The Hat is a simple item of fashion, yet one that is able to be transformed with a single flash of creativity. Like The Towel from the HHGTTG, The Hat is a flexible item and one that comes in a variety of colours for a variety of uses. For example, one can pull their Hat over their eyes to hide from an unfortunate event.
Name::Dave The Hat From::Latrobe City, Victoria, Australia
Merry festive seasons to all. By now you should have finished celebrating whatever it is you choose to celebrate. I hope it was a happy and safe one for you regardless. Mine involved too little reading, many a close and quiet moment with the Pod of Dave and eating like a king. I recommend a check back at DealerMcDope's Live Journal page for a rundown on Hotham shenanigans). And it is this time of year where tradition holds that we must reconnect with our innerselves on all sorts of levels. Feeling well connected enough with my inner (and outer) man, I decided I would merely reconnect with This Blog here.
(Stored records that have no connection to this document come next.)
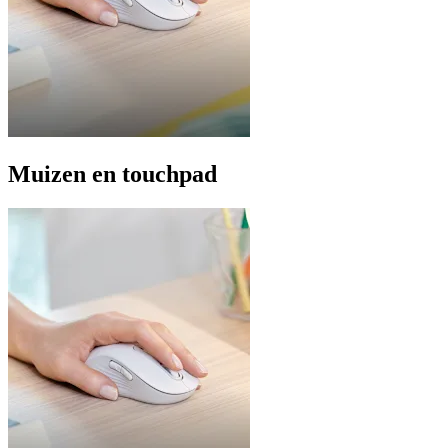
Muizen en touchpad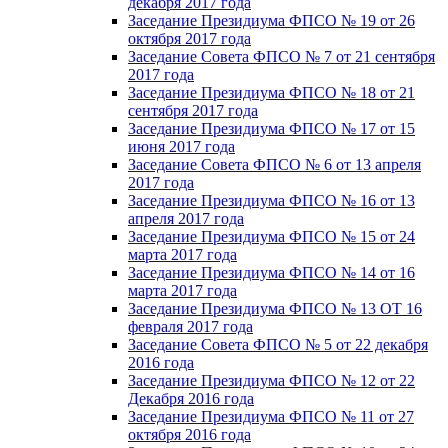
декабря 2017 года
Заседание Президиума ФПСО № 19 от 26
октября 2017 года
Заседание Совета ФПСО № 7 от 21 сентября
2017 года
Заседание Президиума ФПСО № 18 от 21
сентября 2017 года
Заседание Президиума ФПСО № 17 от 15
июня 2017 года
Заседание Совета ФПСО № 6 от 13 апреля
2017 года
Заседание Президиума ФПСО № 16 от 13
апреля 2017 года
Заседание Президиума ФПСО № 15 от 24
марта 2017 года
Заседание Президиума ФПСО № 14 от 16
марта 2017 года
Заседание Президиума ФПСО № 13 ОТ 16
февраля 2017 года
Заседание Совета ФПСО № 5 от 22 декабря
2016 года
Заседание Президиума ФПСО № 12 от 22
Декабря 2016 года
Заседание Президиума ФПСО № 11 от 27
октября 2016 года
This Blog is, like all good wall mounted air conditioners, a really excellent place to vent. This Blog is, despite my best journalistic intentions, not written coherently or indeed correctly. This Blog is like a fine cheddar cheese left at the bottom of the fridge for a month; flaky, random, interesting and not something you want to eat before you go to bed. This Blog is, if nothing else, a bit of fun.
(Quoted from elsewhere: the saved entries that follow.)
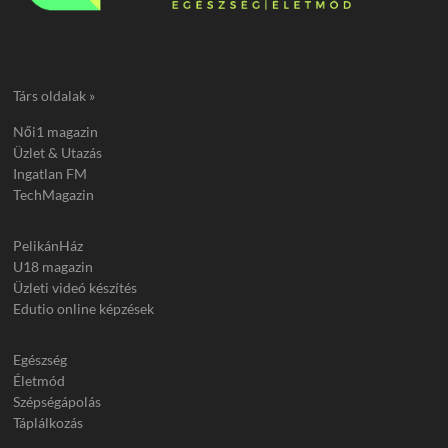
Társ oldalak »
Női1 magazin
Üzlet & Utazás
Ingatlan FM
TechMagazin
PelikánHáz
U18 magazin
Üzleti videó készítés
Edutio online képzések
Egészség
Életmód
Szépségápolás
Táplálkozás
So, seeing as Januaray is The Official Month For Making Annoying Lists No One Cares For, I will add to the chaos with my top 4 predictions of 2006:
1. The World Cup of Soccer, for all its best intentions, will be a massive televisual, entertainment and sporting flop in all nations bar the US Virgin Islands and Peru. Brazil will win again, playing seven strikers with only a token defender, the Italians will be caught in a scandal involving shampoo products whilst the Americans will go back to being also-rans, under the excuse of "we just don't care".
2. 2006 will suck so much better than 2005. This is because we always have to improve. This year, its the economy that will collapse in a screaming heap, thanks to opium addled OPEC reps dumping tonnes of oil onto Christmas Island. The world will switch back to the barter system, coconuts will become primary currency, and millions of fans of Monty Python will be seen haggling over the price of a number of lovely gords...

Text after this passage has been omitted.